Description of the task: Given the listing that follows, report all lines in which the string "volume" occurs.

Exercise input:
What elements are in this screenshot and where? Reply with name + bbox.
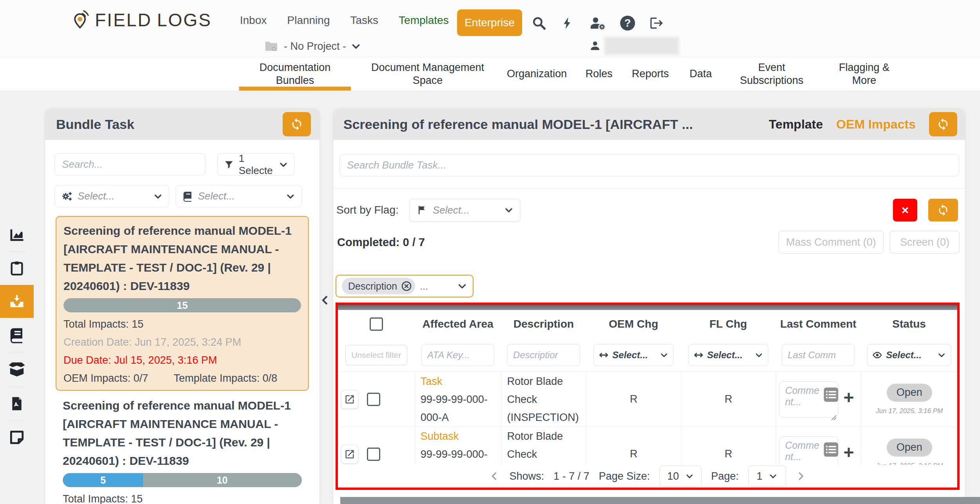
add-comment-button[interactable]: +	[844, 443, 854, 461]
status-badge[interactable]: Open	[887, 384, 932, 402]
bottom-scrollbar[interactable]	[340, 497, 980, 504]
screening-title: Screening of reference manual MODEL-1 [A…	[343, 117, 755, 132]
rail-box-open-icon[interactable]	[0, 353, 34, 386]
rail-book-icon[interactable]	[0, 319, 34, 352]
tab-reports[interactable]: Reports	[629, 57, 672, 91]
description-filter-input[interactable]	[507, 344, 580, 366]
last-comment-filter-input[interactable]	[782, 344, 855, 366]
chevron-down-icon	[660, 351, 668, 359]
current-user[interactable]	[589, 37, 679, 55]
tab-data[interactable]: Data	[686, 57, 715, 91]
row-type[interactable]: Task	[421, 372, 443, 390]
row-checkbox[interactable]	[367, 448, 380, 461]
page-select[interactable]: 1	[748, 466, 786, 487]
row-type[interactable]: Subtask	[421, 427, 459, 445]
template-impacts: Template Impacts: 0/8	[174, 372, 277, 384]
description-filter-chip[interactable]: Description	[342, 278, 415, 294]
tab-documentation-bundles[interactable]: Documentation Bundles	[239, 57, 351, 91]
status-badge[interactable]: Open	[887, 439, 932, 457]
user-name-redacted	[604, 37, 679, 55]
row-fl-chg: R	[681, 372, 776, 426]
fl-chg-filter-value: Select...	[707, 350, 743, 361]
add-comment-button[interactable]: +	[844, 388, 854, 406]
nav-tasks[interactable]: Tasks	[350, 14, 378, 27]
oem-chg-filter-value: Select...	[612, 350, 648, 361]
tab-document-management-space[interactable]: Document Management Space	[365, 57, 490, 91]
user-gear-icon[interactable]	[589, 16, 606, 31]
bundle-filter-dropdown[interactable]: 1 Selecte	[217, 153, 295, 176]
mass-comment-button[interactable]: Mass Comment (0)	[779, 231, 884, 254]
sort-by-flag-label: Sort by Flag:	[336, 204, 399, 216]
funnel-icon	[224, 160, 234, 170]
horizontal-scrollbar[interactable]	[338, 305, 957, 310]
sign-out-icon[interactable]	[649, 16, 664, 31]
chip-label: Description	[348, 281, 397, 292]
rail-bundle-tray-icon[interactable]	[0, 285, 34, 318]
tab-event-subscriptions[interactable]: Event Subscriptions	[730, 57, 814, 91]
ata-key-filter-input[interactable]	[421, 344, 494, 366]
progress-segment: 5	[63, 473, 143, 487]
comment-list-icon[interactable]	[823, 442, 839, 457]
rail-file-pdf-icon[interactable]	[0, 387, 34, 420]
resize-handle-icon[interactable]	[831, 411, 837, 423]
tab-flagging-more[interactable]: Flagging & More	[828, 57, 900, 91]
table-refresh-button[interactable]	[928, 199, 958, 221]
open-external-icon[interactable]	[341, 390, 358, 409]
page-prev-icon[interactable]	[489, 471, 500, 482]
row-description: Rotor Blade Check (INSPECTION)	[507, 372, 581, 426]
row-ata-key: 99-99-99-000-000-A	[421, 390, 496, 426]
clear-button[interactable]: ×	[893, 199, 917, 221]
project-selector[interactable]: - No Project -	[263, 38, 361, 54]
nav-planning[interactable]: Planning	[287, 14, 330, 27]
nav-templates[interactable]: Templates	[399, 14, 449, 27]
rail-chart-area-icon[interactable]	[0, 219, 34, 252]
sort-flag-select[interactable]: Select...	[410, 199, 520, 221]
sync-icon	[290, 118, 303, 131]
tab-roles[interactable]: Roles	[583, 57, 615, 91]
page-size-select[interactable]: 10	[659, 466, 702, 487]
fl-chg-filter-select[interactable]: Select...	[688, 344, 768, 366]
nav-inbox[interactable]: Inbox	[240, 14, 267, 27]
status-filter-select[interactable]: Select...	[867, 344, 951, 366]
page-label: Page:	[711, 470, 739, 482]
unselect-filter-button[interactable]: Unselect filter	[345, 345, 407, 365]
oem-chg-filter-select[interactable]: Select...	[593, 344, 673, 366]
select-all-checkbox[interactable]	[370, 317, 383, 331]
page-value: 1	[757, 470, 762, 482]
bundle-refresh-button[interactable]	[283, 112, 311, 136]
brand-logo[interactable]: FIELDLOGS	[70, 9, 212, 31]
panel-collapse-handle[interactable]	[319, 292, 331, 310]
bundle-card[interactable]: Screening of reference manual MODEL-1 [A…	[56, 392, 309, 504]
gears-icon	[61, 190, 73, 202]
screen-button[interactable]: Screen (0)	[890, 231, 960, 254]
divider	[333, 188, 965, 189]
bundle-settings-select-value: Select...	[78, 190, 114, 202]
chevron-down-icon	[286, 192, 295, 201]
folder-gear-icon	[263, 38, 279, 54]
rail-clipboard-icon[interactable]	[0, 252, 34, 285]
fieldlogs-pin-icon	[70, 10, 90, 30]
chevron-down-icon	[685, 472, 694, 480]
bundle-book-select[interactable]: Select...	[176, 185, 302, 207]
col-status: Status	[861, 318, 957, 330]
enterprise-button[interactable]: Enterprise	[457, 9, 522, 36]
page-next-icon[interactable]	[795, 471, 806, 482]
rail-sticky-note-icon[interactable]	[0, 421, 34, 454]
bolt-icon[interactable]	[561, 16, 575, 30]
bundle-task-search-input[interactable]	[339, 154, 959, 176]
help-icon[interactable]: ?	[620, 16, 635, 31]
circle-x-icon[interactable]	[401, 281, 412, 292]
bundle-search-input[interactable]	[54, 153, 205, 176]
tab-organization[interactable]: Organization	[505, 57, 569, 91]
open-external-icon[interactable]	[341, 445, 358, 464]
bundle-card-progressbar: 15	[64, 298, 301, 312]
bundle-card-selected[interactable]: Screening of reference manual MODEL-1 [A…	[56, 216, 309, 391]
search-icon[interactable]	[532, 16, 546, 31]
screening-refresh-button[interactable]	[929, 112, 957, 136]
bundle-settings-select[interactable]: Select...	[54, 185, 169, 207]
eye-icon	[872, 350, 882, 360]
comment-list-icon[interactable]	[823, 387, 839, 402]
row-checkbox[interactable]	[367, 393, 380, 406]
oem-impacts-badge[interactable]: OEM Impacts	[836, 117, 916, 132]
column-filter-chipbox[interactable]: Description ...	[336, 275, 474, 297]
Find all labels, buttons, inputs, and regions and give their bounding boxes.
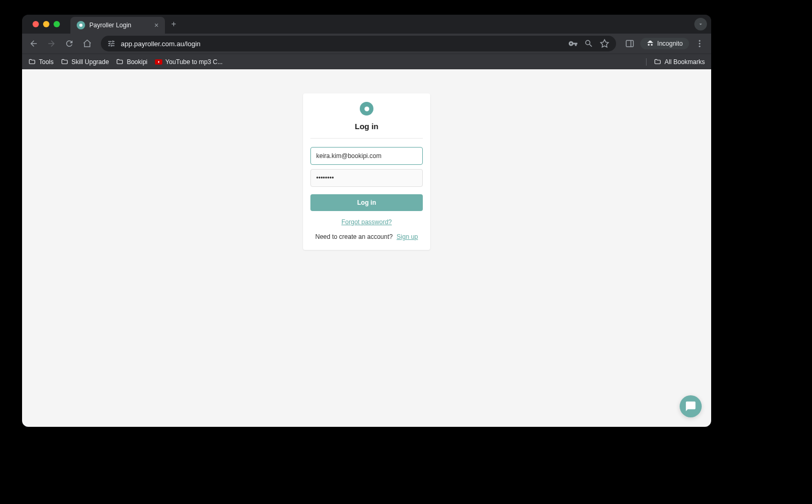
svg-point-3 — [699, 43, 701, 45]
window-controls — [26, 21, 66, 27]
signup-link[interactable]: Sign up — [397, 233, 418, 240]
tabs-dropdown-button[interactable] — [694, 18, 707, 30]
browser-window: Payroller Login × + app.payroller.co — [22, 15, 711, 427]
side-panel-button[interactable] — [622, 36, 637, 51]
all-bookmarks-label: All Bookmarks — [664, 58, 705, 66]
svg-point-2 — [699, 40, 701, 41]
close-window-button[interactable] — [33, 21, 39, 27]
home-icon — [82, 39, 92, 48]
divider — [310, 138, 423, 139]
logo-icon — [360, 102, 373, 116]
favicon-icon — [77, 21, 85, 29]
tab-title: Payroller Login — [89, 22, 150, 29]
folder-icon — [116, 58, 123, 66]
folder-icon — [61, 58, 68, 66]
zoom-button[interactable] — [584, 38, 594, 49]
bookmarks-bar: Tools Skill Upgrade Bookipi YouTube to m… — [22, 54, 711, 69]
bookmark-label: YouTube to mp3 C... — [165, 58, 223, 66]
close-tab-button[interactable]: × — [154, 22, 159, 29]
page-content: Log in Log in Forgot password? Need to c… — [22, 69, 711, 427]
password-key-button[interactable] — [568, 38, 578, 49]
bookmark-label: Skill Upgrade — [71, 58, 109, 66]
chat-icon — [685, 401, 696, 412]
zoom-icon — [584, 39, 594, 48]
email-input[interactable] — [310, 147, 423, 165]
site-settings-button[interactable] — [107, 39, 116, 48]
login-title: Log in — [310, 122, 423, 131]
incognito-label: Incognito — [657, 40, 683, 47]
reload-icon — [65, 39, 74, 48]
arrow-right-icon — [47, 39, 56, 48]
home-button[interactable] — [80, 36, 95, 51]
login-button[interactable]: Log in — [310, 194, 423, 211]
menu-button[interactable] — [692, 36, 707, 51]
all-bookmarks-button[interactable]: All Bookmarks — [654, 58, 705, 66]
tab-bar: Payroller Login × + — [22, 15, 711, 34]
bookmark-youtube[interactable]: YouTube to mp3 C... — [155, 58, 223, 66]
youtube-icon — [155, 59, 162, 65]
folder-icon — [654, 58, 661, 66]
signup-prompt: Need to create an account? — [315, 233, 392, 240]
back-button[interactable] — [26, 36, 41, 51]
svg-point-4 — [699, 46, 701, 47]
bookmark-button[interactable] — [599, 38, 610, 49]
bookmark-tools[interactable]: Tools — [28, 58, 54, 66]
bookmark-label: Tools — [39, 58, 54, 66]
url-text: app.payroller.com.au/login — [121, 40, 563, 48]
address-bar[interactable]: app.payroller.com.au/login — [101, 36, 616, 51]
bookmark-bookipi[interactable]: Bookipi — [116, 58, 147, 66]
panel-icon — [625, 39, 634, 48]
incognito-badge[interactable]: Incognito — [640, 38, 689, 49]
minimize-window-button[interactable] — [43, 21, 49, 27]
forgot-password-link[interactable]: Forgot password? — [310, 218, 423, 226]
browser-tab[interactable]: Payroller Login × — [70, 17, 165, 34]
new-tab-button[interactable]: + — [165, 19, 182, 29]
chat-widget-button[interactable] — [680, 395, 702, 417]
password-input[interactable] — [310, 169, 423, 187]
chevron-down-icon — [698, 21, 704, 27]
svg-rect-0 — [627, 40, 634, 47]
forward-button[interactable] — [44, 36, 59, 51]
star-icon — [600, 39, 609, 48]
key-icon — [568, 39, 578, 48]
maximize-window-button[interactable] — [54, 21, 60, 27]
dots-vertical-icon — [695, 39, 704, 48]
bookmark-skill-upgrade[interactable]: Skill Upgrade — [61, 58, 109, 66]
folder-icon — [28, 58, 36, 66]
signup-row: Need to create an account? Sign up — [310, 233, 423, 240]
reload-button[interactable] — [62, 36, 77, 51]
incognito-icon — [647, 40, 654, 47]
browser-toolbar: app.payroller.com.au/login Incognito — [22, 34, 711, 54]
arrow-left-icon — [29, 39, 38, 48]
bookmark-label: Bookipi — [127, 58, 147, 66]
login-card: Log in Log in Forgot password? Need to c… — [303, 93, 430, 250]
tune-icon — [107, 39, 116, 48]
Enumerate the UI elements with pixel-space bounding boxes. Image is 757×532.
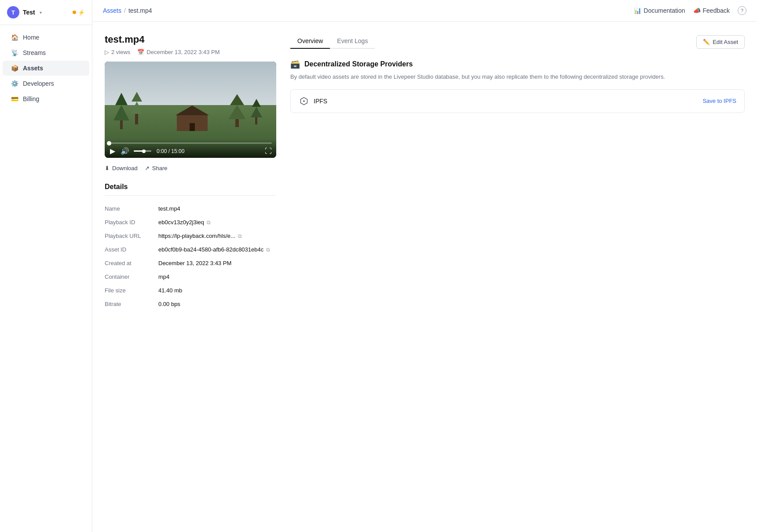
documentation-button[interactable]: 📊 Documentation (634, 7, 685, 14)
ipfs-icon (299, 96, 309, 106)
workspace-name: Test (23, 9, 35, 16)
sidebar: T Test ▾ ⚡ 🏠 Home 📡 Streams 📦 Assets ⚙️ … (0, 0, 92, 532)
edit-asset-label: Edit Asset (713, 39, 738, 45)
ipfs-label: IPFS (314, 98, 327, 105)
tree-top2c (230, 94, 244, 105)
cabin (177, 107, 208, 131)
tab-event-logs[interactable]: Event Logs (330, 34, 375, 49)
tabs-row: Overview Event Logs ✏️ Edit Asset (290, 34, 745, 49)
tree-right (228, 100, 246, 127)
copy-button[interactable]: ⧉ (266, 247, 270, 253)
sidebar-item-developers[interactable]: ⚙️ Developers (3, 76, 89, 91)
table-row: Playback IDeb0cv13z0y2j3ieq⧉ (105, 215, 276, 229)
lightning-icon: ⚡ (78, 9, 85, 16)
progress-bar[interactable] (109, 142, 272, 144)
asset-title: test.mp4 (105, 34, 276, 45)
views-meta: ▷ 2 views (105, 49, 130, 55)
detail-value: test.mp4 (158, 205, 180, 212)
details-title: Details (105, 183, 276, 196)
cabin-door (190, 123, 195, 131)
share-label: Share (152, 165, 168, 171)
play-meta-icon: ▷ (105, 49, 109, 55)
detail-label: Asset ID (105, 246, 153, 253)
tree-left (113, 99, 129, 129)
sidebar-header[interactable]: T Test ▾ ⚡ (0, 0, 92, 25)
detail-value: 41.40 mb (158, 287, 182, 294)
detail-label: Playback ID (105, 219, 153, 226)
copy-button[interactable]: ⧉ (238, 233, 242, 239)
save-to-ipfs-button[interactable]: Save to IPFS (702, 98, 736, 104)
tree-topc (228, 105, 246, 119)
table-row: Created atDecember 13, 2022 3:43 PM (105, 256, 276, 270)
main-wrapper: Assets / test.mp4 📊 Documentation 📣 Feed… (92, 0, 757, 532)
tree-left2 (131, 98, 143, 124)
detail-label: Playback URL (105, 233, 153, 239)
copy-button[interactable]: ⧉ (207, 219, 211, 226)
feedback-label: Feedback (703, 7, 730, 14)
tabs: Overview Event Logs (290, 34, 375, 49)
storage-card-ipfs: IPFS Save to IPFS (290, 89, 745, 113)
download-label: Download (112, 165, 138, 171)
fullscreen-button[interactable]: ⛶ (265, 147, 272, 155)
detail-value: https://lp-playback.com/hls/e...⧉ (158, 233, 242, 239)
storage-section: 🗃️ Decentralized Storage Providers By de… (290, 59, 745, 113)
volume-button[interactable]: 🔊 (120, 147, 130, 155)
table-row: Playback URLhttps://lp-playback.com/hls/… (105, 229, 276, 243)
edit-asset-button[interactable]: ✏️ Edit Asset (696, 35, 745, 49)
edit-icon: ✏️ (703, 39, 710, 45)
controls-row: ▶ 🔊 0:00 / 15:00 ⛶ (109, 147, 272, 155)
chevron-down-icon: ▾ (40, 10, 42, 15)
sidebar-item-assets[interactable]: 📦 Assets (3, 61, 89, 76)
topbar-actions: 📊 Documentation 📣 Feedback ? (634, 6, 746, 15)
breadcrumb: Assets / test.mp4 (103, 7, 152, 14)
tree-right2 (251, 105, 262, 124)
breadcrumb-separator: / (124, 7, 126, 14)
tree-top2 (115, 93, 128, 105)
tab-overview[interactable]: Overview (290, 34, 330, 49)
table-row: Containermp4 (105, 270, 276, 284)
calendar-meta-icon: 📅 (137, 49, 144, 55)
tree-topd (251, 107, 262, 117)
table-row: Bitrate0.00 bps (105, 297, 276, 311)
volume-dot (142, 149, 146, 153)
detail-label: Bitrate (105, 301, 153, 307)
sidebar-item-billing[interactable]: 💳 Billing (3, 91, 89, 106)
feedback-button[interactable]: 📣 Feedback (693, 7, 730, 14)
play-button[interactable]: ▶ (109, 147, 116, 155)
tree-trunkb (135, 114, 138, 124)
cabin-body (177, 115, 208, 131)
sidebar-icons: ⚡ (73, 9, 85, 16)
home-icon: 🏠 (11, 33, 18, 41)
left-panel: test.mp4 ▷ 2 views 📅 December 13, 2022 3… (105, 34, 276, 520)
right-panel: Overview Event Logs ✏️ Edit Asset 🗃️ Dec… (290, 34, 745, 520)
assets-icon: 📦 (11, 64, 18, 72)
detail-value: eb0cf0b9-ba24-4580-afb6-82dc8031eb4c⧉ (158, 246, 270, 253)
video-actions: ⬇ Download ↗ Share (105, 163, 276, 173)
storage-icon: 🗃️ (290, 59, 300, 69)
cabin-roof (176, 106, 209, 115)
detail-value: 0.00 bps (158, 301, 180, 307)
sidebar-label-streams: Streams (23, 49, 46, 56)
status-dot-icon (73, 11, 76, 14)
storage-title: Decentralized Storage Providers (304, 60, 413, 68)
video-player[interactable]: ▶ 🔊 0:00 / 15:00 ⛶ (105, 62, 276, 158)
tree-trunkd (255, 117, 257, 124)
tree-trunkc (235, 119, 239, 127)
tree-top2b (132, 92, 142, 102)
share-button[interactable]: ↗ Share (145, 163, 168, 173)
sidebar-item-streams[interactable]: 📡 Streams (3, 45, 89, 60)
volume-slider[interactable] (134, 150, 151, 152)
sidebar-nav: 🏠 Home 📡 Streams 📦 Assets ⚙️ Developers … (0, 25, 92, 532)
sidebar-label-assets: Assets (23, 65, 43, 72)
developers-icon: ⚙️ (11, 80, 18, 87)
breadcrumb-assets-link[interactable]: Assets (103, 7, 121, 14)
sidebar-label-developers: Developers (23, 80, 54, 87)
sidebar-item-home[interactable]: 🏠 Home (3, 30, 89, 45)
tree-topb (131, 102, 143, 114)
created-date: December 13, 2022 3:43 PM (146, 49, 219, 55)
help-button[interactable]: ? (738, 6, 746, 15)
tree-top2d (252, 99, 261, 107)
storage-card-left: IPFS (299, 96, 327, 106)
streams-icon: 📡 (11, 49, 18, 57)
download-button[interactable]: ⬇ Download (105, 163, 138, 173)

Task solution:
volume-button[interactable]: 🔊 (120, 147, 130, 155)
volume-dot (142, 149, 146, 153)
volume-slider[interactable] (134, 150, 151, 152)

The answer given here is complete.